(Task directions):
Across the records that follow, determine how many lines contain "secretario" and give only the resulting number.

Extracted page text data
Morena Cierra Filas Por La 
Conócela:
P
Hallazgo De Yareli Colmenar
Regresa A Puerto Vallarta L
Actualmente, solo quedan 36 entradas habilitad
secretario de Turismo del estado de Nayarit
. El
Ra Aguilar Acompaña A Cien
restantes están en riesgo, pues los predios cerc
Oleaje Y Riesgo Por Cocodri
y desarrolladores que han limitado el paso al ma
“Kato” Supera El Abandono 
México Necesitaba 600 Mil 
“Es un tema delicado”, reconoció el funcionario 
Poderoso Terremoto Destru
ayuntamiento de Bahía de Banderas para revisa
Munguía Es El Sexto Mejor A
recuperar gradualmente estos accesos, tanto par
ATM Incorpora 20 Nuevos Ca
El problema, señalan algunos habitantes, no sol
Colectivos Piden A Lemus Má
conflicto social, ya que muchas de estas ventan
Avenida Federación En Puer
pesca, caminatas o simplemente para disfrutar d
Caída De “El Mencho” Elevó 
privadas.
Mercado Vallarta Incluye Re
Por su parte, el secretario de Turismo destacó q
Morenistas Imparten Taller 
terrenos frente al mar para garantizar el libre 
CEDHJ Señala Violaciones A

(Answer section):
2